- _EXERCISE INSTRUCTIONS_:
If a line in the records below holds the string "Europe", count it, and state only the final count.

━━━━━ RECORDED INFORMATION ━━━━━

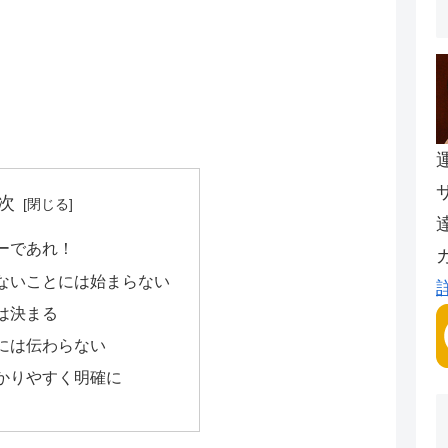
次
ーであれ！
ないことには始まらない
は決まる
には伝わらない
かりやすく明確に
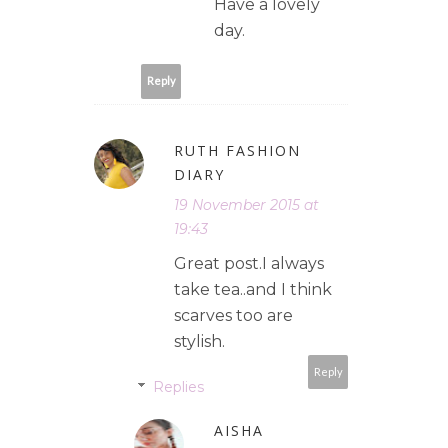
Have a lovely
day.
Reply
RUTH FASHION
DIARY
19 November 2015 at
19:43
Great post.I always
take tea..and I think
scarves too are
stylish.
Reply
Replies
AISHA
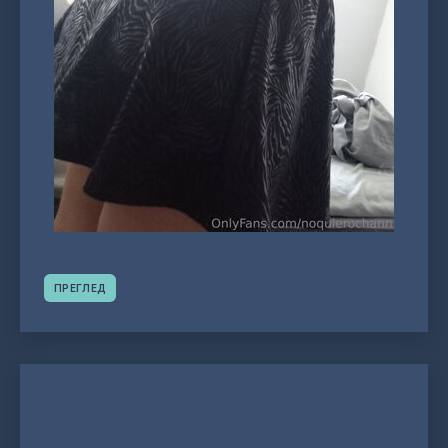
ПРЕГЛЕД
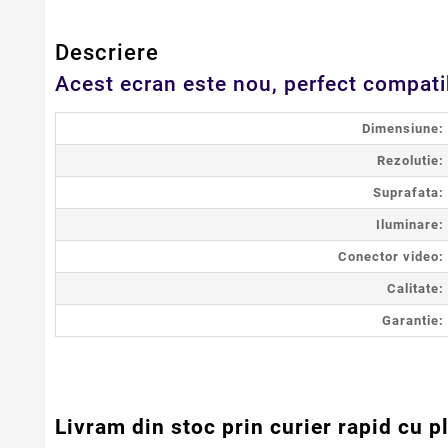
Descriere
Acest ecran este nou, perfect compatib
Dimensiune:
Rezolutie:
Suprafata:
Iluminare:
Conector video:
Calitate:
Garantie:
Livram din stoc prin curier rapid cu p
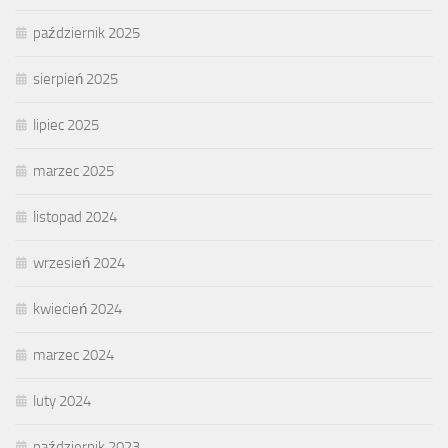
październik 2025
sierpień 2025
lipiec 2025
marzec 2025
listopad 2024
wrzesień 2024
kwiecień 2024
marzec 2024
luty 2024
październik 2023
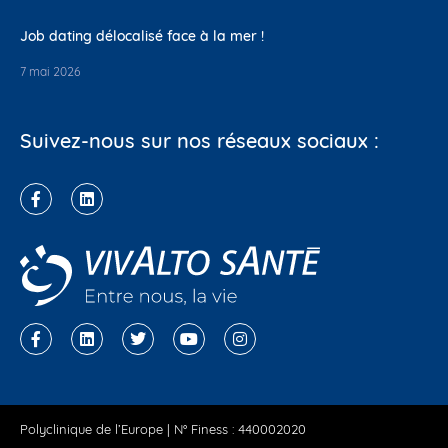
Job dating délocalisé face à la mer !
7 mai 2026
Suivez-nous sur nos réseaux sociaux :
Polyclinique de l’Europe | N° Finess : 440002020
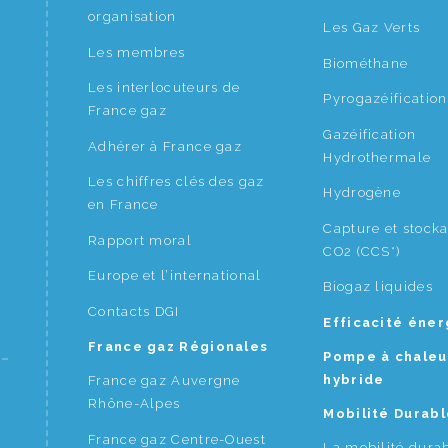
organisation
Les Gaz Verts
Les membres
Biométhane
Les interlocuteurs de
Pyrogazéification
France gaz
Gazéification
Adhérer à France gaz
Hydrothermale
Les chiffres clés des gaz
Hydrogène
en France
Capture et stock
Rapport moral
CO2 (CCS*)
Europe et l’international
Biogaz liquides
Contacts DGI
Efficacité éne
France gaz Régionales
Pompe à chaleu
hybride
France gaz Auvergne
Rhône-Alpes
Mobilité Durabl
France gaz Centre-Ouest
La mobilité dura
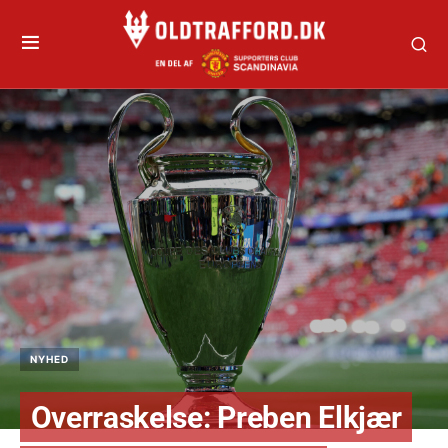
NYHED
Overraskelse: Preben Elkjær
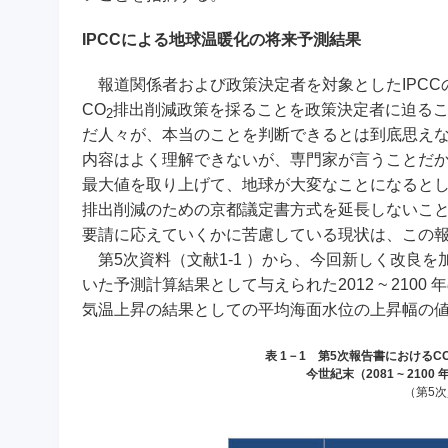
IPCCによる地球温暖化の将来予測結果
報道関係者および政策決定者を対象としたIPCC
CO
排出削減政策を採ることを政策決定者に迫ること
2
だ人々が、本当のことを判断できるとは到底思え
内容はよく理解できないが、専門家が言うことだか
最大値を取り上げて、地球が大変なことになるとし
排出削減のための京都議定書方式を延長しないこと
要請に応えていくかに苦慮している現状は、この
第5次資料（文献1-1 ）から、今回新しく改良
いた予測計算結果として与えられた2012 ~ 2100 
気温上昇の結果としての平均海面水位の上昇幅の値
表 1－1 第5次報告書におけるC
今世紀末（2081 ~ 2
（第5次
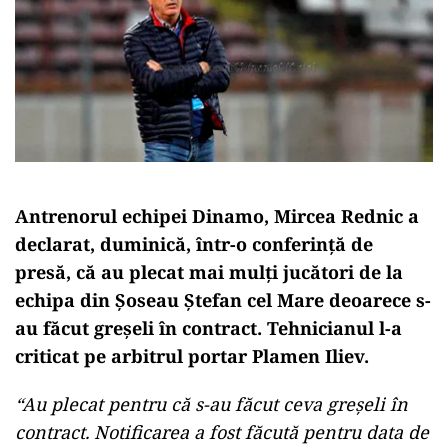
Antrenorul echipei Dinamo, Mircea Rednic a
declarat, duminică, într-o conferinţă de
presă, că au plecat mai mulți jucători de la
echipa din Șoseau Ștefan cel Mare deoarece s-
au făcut greşeli în contract. Tehnicianul l-a
criticat pe arbitrul portar Plamen Iliev.
“Au plecat pentru că s-au făcut ceva greşeli în
contract. Notificarea a fost făcută pentru data de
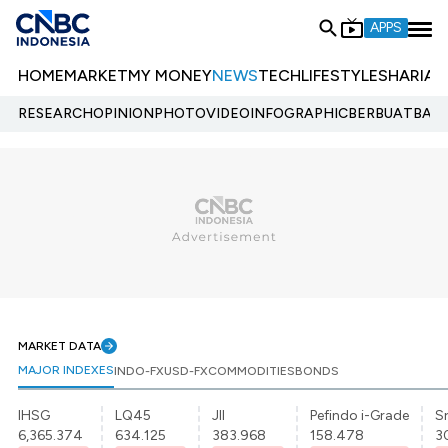
APPS
HOME
MARKET
MY MONEY
NEWS
TECH
LIFESTYLE
SHARIA
E
RESEARCH
OPINION
PHOTO
VIDEO
INFOGRAPHIC
BERBUATBAIK.
MARKET DATA
MAJOR INDEXES
INDO-FX
USD-FX
COMMODITIES
BONDS
IHSG
LQ45
JII
Pefindo i-Grade
Sr
6,365.374
634.125
383.968
158.478
3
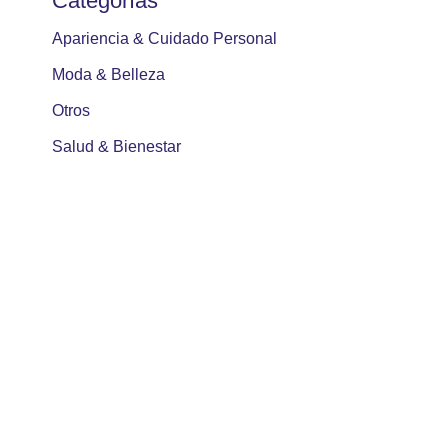
Categorías
Apariencia & Cuidado Personal
Moda & Belleza
Otros
Salud & Bienestar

━━━━━

- _WRITTEN SOLUTION_:
2